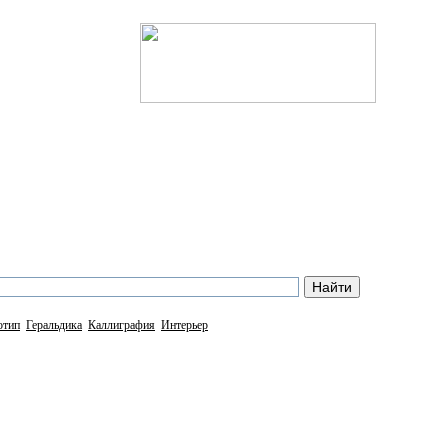
отип
Геральдика
Каллиграфия
Интерьер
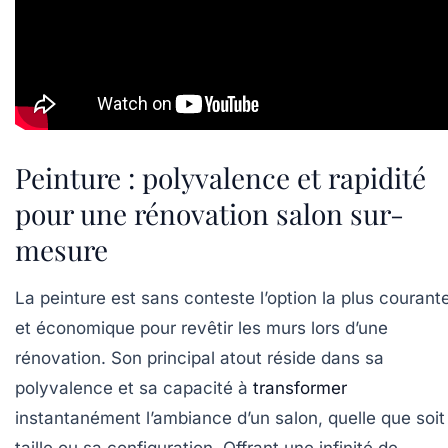
Peinture : polyvalence et rapidité
pour une rénovation salon sur-
mesure
La peinture est sans conteste l’option la plus courant
et économique pour revêtir les murs lors d’une
rénovation. Son principal atout réside dans sa
polyvalence et sa capacité à
transformer
instantanément l’ambiance d’un salon, quelle que soit
taille ou sa configuration. Offrant une infinité de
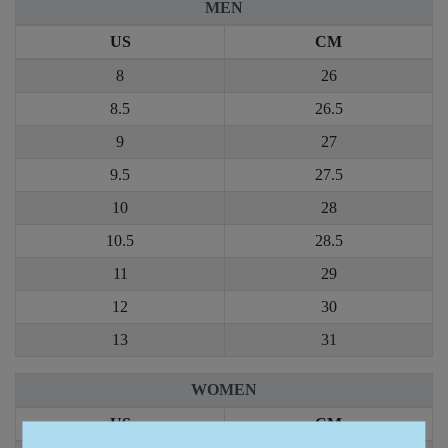
MEN
US
CM
8
26
8.5
26.5
9
27
9.5
27.5
10
28
10.5
28.5
11
29
12
30
13
31
WOMEN
US
CM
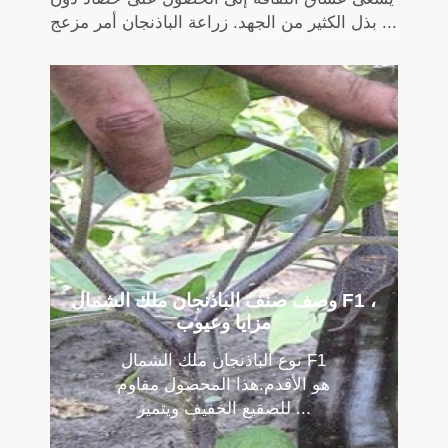
بذل الكثير من الجهد. زراعة الباذنجان أمر مزعج ...
وصف صنف الباذنجان ملك الشمال F1 ،
مزايا وعيوب
نوع الباذنجان ملك الشمال F1
هو الأقدم.هذا المحصول مقاوم
للصقيع الخفيف ويتميز ...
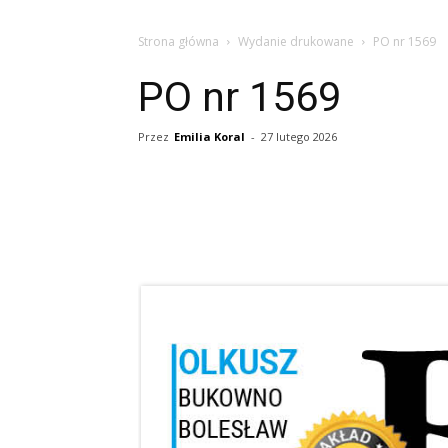
Strona główna
Wydanie drukowane
PO nr 1569
PO nr 1569
Przez
Emilia Koral
-
27 lutego 2026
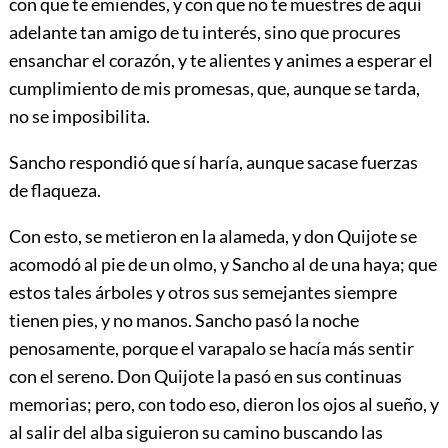
con que te emiendes, y con que no te muestres de aquí
adelante tan amigo de tu interés, sino que procures
ensanchar el corazón, y te alientes y animes a esperar el
cumplimiento de mis promesas, que, aunque se tarda,
no se imposibilita.
Sancho respondió que sí haría, aunque sacase fuerzas
de flaqueza.
Con esto, se metieron en la alameda, y don Quijote se
acomodó al pie de un olmo, y Sancho al de una haya; que
estos tales árboles y otros sus semejantes siempre
tienen pies, y no manos. Sancho pasó la noche
penosamente, porque el varapalo se hacía más sentir
con el sereno. Don Quijote la pasó en sus continuas
memorias; pero, con todo eso, dieron los ojos al sueño, y
al salir del alba siguieron su camino buscando las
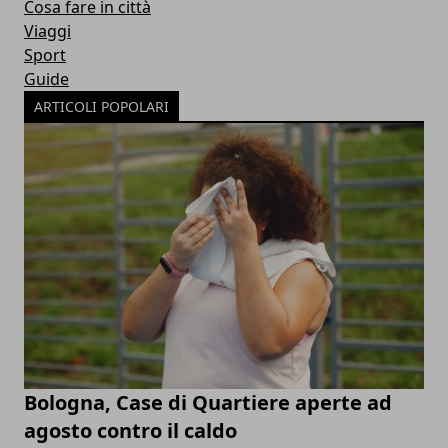
Cosa fare in città
Viaggi
Sport
Guide
ARTICOLI POPOLARI
Bologna, Case di Quartiere aperte ad
agosto contro il caldo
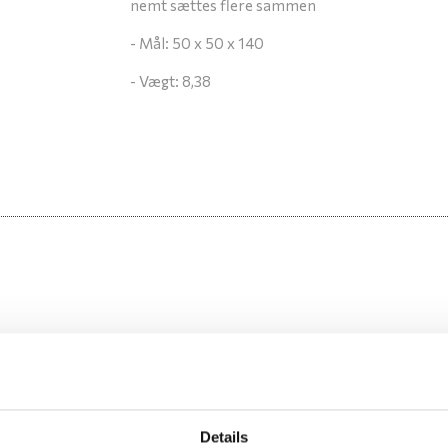
nemt sættes flere sammen
- Mål: 50 x 50 x 140
- Vægt: 8,38
Details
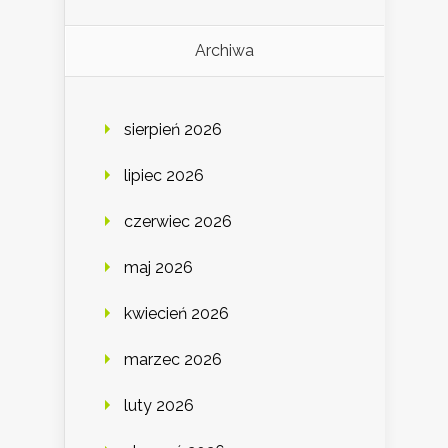
Archiwa
sierpień 2026
lipiec 2026
czerwiec 2026
maj 2026
kwiecień 2026
marzec 2026
luty 2026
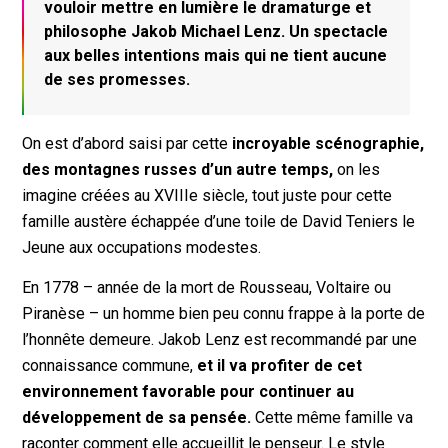
vouloir mettre en lumière le dramaturge et
philosophe Jakob Michael Lenz. Un spectacle
aux belles intentions mais qui ne tient aucune
de ses promesses.
On est d’abord saisi par cette
incroyable scénographie,
des montagnes russes d’un autre temps,
on les
imagine créées au XVIIIe siècle, tout juste pour cette
famille austère échappée d’une toile de David Teniers le
Jeune aux occupations modestes.
En 1778 – année de la mort de Rousseau, Voltaire ou
Piranèse – un homme bien peu connu frappe à la porte de
l’honnête demeure. Jakob Lenz est recommandé par une
connaissance commune,
et il va profiter de cet
environnement favorable pour continuer au
développement de sa pensée.
Cette même famille va
raconter comment elle accueillit le penseur. Le style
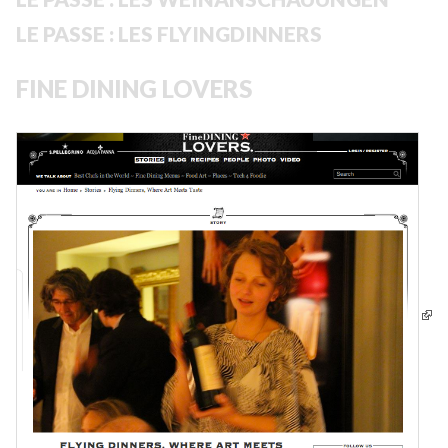
LE PASSE : LES FLYINGDINNERS
FINE DINING LOVERS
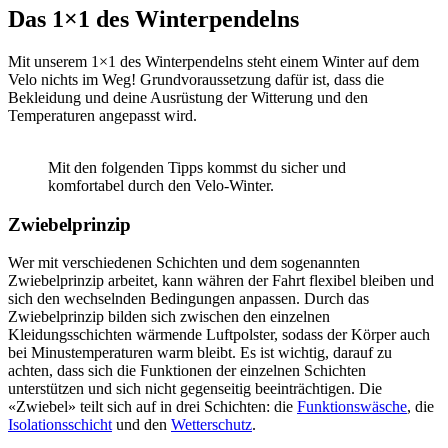
Das 1×1 des Winterpendelns
Mit unserem 1×1 des Winterpendelns steht einem Winter auf dem
Velo nichts im Weg! Grundvoraussetzung dafür ist, dass die
Bekleidung und deine Ausrüstung der Witterung und den
Temperaturen angepasst wird.
Mit den folgenden Tipps kommst du sicher und
komfortabel durch den Velo-Winter.
Zwiebelprinzip
Wer mit verschiedenen Schichten und dem sogenannten
Zwiebelprinzip arbeitet, kann währen der Fahrt flexibel bleiben und
sich den wechselnden Bedingungen anpassen. Durch das
Zwiebelprinzip bilden sich zwischen den einzelnen
Kleidungsschichten wärmende Luftpolster, sodass der Körper auch
bei Minustemperaturen warm bleibt. Es ist wichtig, darauf zu
achten, dass sich die Funktionen der einzelnen Schichten
unterstützen und sich nicht gegenseitig beeinträchtigen. Die
«Zwiebel» teilt sich auf in drei Schichten: die
Funktionswäsche
, die
Isolationsschicht
und den
Wetterschutz
.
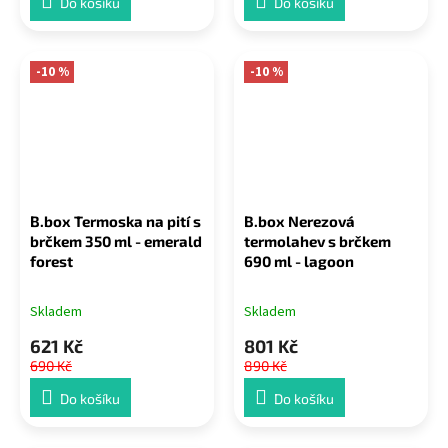
Do košíku
Do košíku
-10 %
-10 %
B.box Termoska na pití s
B.box Nerezová
brčkem 350 ml - emerald
termolahev s brčkem
forest
690 ml - lagoon
Skladem
Skladem
621 Kč
801 Kč
690 Kč
890 Kč
Do košíku
Do košíku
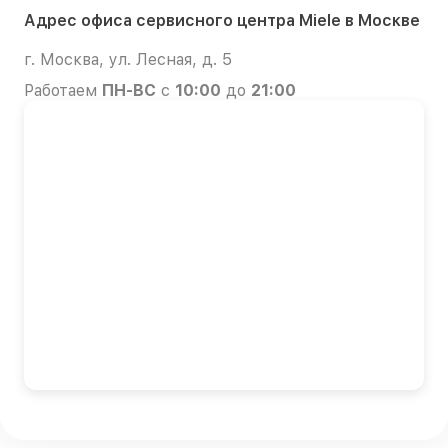
Адрес офиса сервисного центра Miele в Москве
г. Москва, ул. Лесная, д. 5
Работаем
ПН-ВС
с
10:00
до
21:00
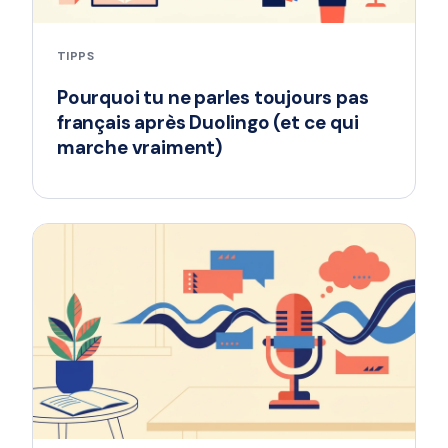
TIPPS
Pourquoi tu ne parles toujours pas
français après Duolingo (et ce qui
marche vraiment)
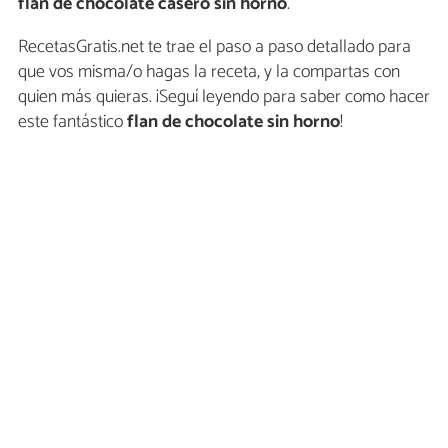
flan de chocolate casero sin horno
.
RecetasGratis.net te trae el paso a paso detallado para
que vos misma/o hagas la receta, y la compartas con
quien más quieras. ¡Seguí leyendo para saber como hacer
este fantástico
flan de chocolate sin horno
!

┄┄┄┄┄┄

EXERCISE AIM =
Since the pictures don't belong in the copy, copy only the rest of the entries above exactly.

RESPONSE =
отип
Геральдика
Каллиграфия
Интерьер
Peinture : polyvalence et rapidité
pour une rénovation salon sur-
mesure
La peinture est sans conteste l’option la plus courant
et économique pour revêtir les murs lors d’une
rénovation. Son principal atout réside dans sa
polyvalence et sa capacité à
transformer
instantanément l’ambiance d’un salon, quelle que soit
taille ou sa configuration. Offrant une infinité de
MEN
US
CM
8
26
8.5
26.5
9
27
9.5
27.5
10
28
10.5
28.5
11
29
12
30
13
31
WOMEN
US
CM
بذل الكثير من الجهد. زراعة الباذنجان أمر مزعج ...
وصف صنف الباذنجان ملك الشمال F1 ،
مزايا وعيوب
نوع الباذنجان ملك الشمال F1
هو الأقدم.هذا المحصول مقاوم
للصقيع الخفيف ويتميز ...
Strona główna
Wydanie drukowane
PO nr 1569
PO nr 1569
Przez
Emilia Koral
-
27 lutego 2026
con que te emiendes, y con que no te muestres de aquí
adelante tan amigo de tu interés, sino que procures
ensanchar el corazón, y te alientes y animes a esperar el
cumplimiento de mis promesas, que, aunque se tarda,
no se imposibilita.
Sancho respondió que sí haría, aunque sacase fuerzas
de flaqueza.
Con esto, se metieron en la alameda, y don Quijote se
acomodó al pie de un olmo, y Sancho al de una haya; que
estos tales árboles y otros sus semejantes siempre
tienen pies, y no manos. Sancho pasó la noche
penosamente, porque el varapalo se hacía más sentir
con el sereno. Don Quijote la pasó en sus continuas
memorias; pero, con todo eso, dieron los ojos al sueño, y
al salir del alba siguieron su camino buscando las
Cosa fare in città
Viaggi
Sport
Guide
ARTICOLI POPOLARI
Bologna, Case di Quartiere aperte ad
agosto contro il caldo
nemt sættes flere sammen
- Mål: 50 x 50 x 140
- Vægt: 8,38
Details
Archiwa
sierpień 2026
lipiec 2026
czerwiec 2026
maj 2026
kwiecień 2026
marzec 2026
luty 2026
vouloir mettre en lumière le dramaturge et
philosophe Jakob Michael Lenz. Un spectacle
aux belles intentions mais qui ne tient aucune
de ses promesses.
On est d’abord saisi par cette
incroyable scénographie,
des montagnes russes d’un autre temps,
on les
imagine créées au XVIIIe siècle, tout juste pour cette
famille austère échappée d’une toile de David Teniers le
Jeune aux occupations modestes.
En 1778 – année de la mort de Rousseau, Voltaire ou
Piranèse – un homme bien peu connu frappe à la porte de
l’honnête demeure. Jakob Lenz est recommandé par une
connaissance commune,
et il va profiter de cet
environnement favorable pour continuer au
développement de sa pensée.
Cette même famille va
raconter comment elle accueillit le penseur. Le style
LE PASSE : LES FLYINGDINNERS
FINE DINING LOVERS
Das 1×1 des Winterpendelns
Mit unserem 1×1 des Winterpendelns steht einem Winter auf dem
Velo nichts im Weg! Grundvoraussetzung dafür ist, dass die
Bekleidung und deine Ausrüstung der Witterung und den
Temperaturen angepasst wird.
Mit den folgenden Tipps kommst du sicher und
komfortabel durch den Velo-Winter.
Zwiebelprinzip
Wer mit verschiedenen Schichten und dem sogenannten
Zwiebelprinzip arbeitet, kann währen der Fahrt flexibel bleiben und
sich den wechselnden Bedingungen anpassen. Durch das
Zwiebelprinzip bilden sich zwischen den einzelnen
Kleidungsschichten wärmende Luftpolster, sodass der Körper auch
bei Minustemperaturen warm bleibt. Es ist wichtig, darauf zu
achten, dass sich die Funktionen der einzelnen Schichten
unterstützen und sich nicht gegenseitig beeinträchtigen. Die
«Zwiebel» teilt sich auf in drei Schichten: die
Funktionswäsche
, die
Isolationsschicht
und den
Wetterschutz
.
Do košíku
Do košíku
-10 %
-10 %
B.box Termoska na pití s
B.box Nerezová
brčkem 350 ml - emerald
termolahev s brčkem
forest
690 ml - lagoon
Skladem
Skladem
621 Kč
801 Kč
690 Kč
890 Kč
Do košíku
Do košíku
Адрес офиса сервисного центра Miele в Москве
г. Москва, ул. Лесная, д. 5
Работаем
ПН-ВС
с
10:00
до
21:00
TIPPS
Pourquoi tu ne parles toujours pas
français après Duolingo (et ce qui
marche vraiment)
flan de chocolate casero sin horno
.
RecetasGratis.net te trae el paso a paso detallado para
que vos misma/o hagas la receta, y la compartas con
quien más quieras. ¡Seguí leyendo para saber como hacer
este fantástico
flan de chocolate sin horno
!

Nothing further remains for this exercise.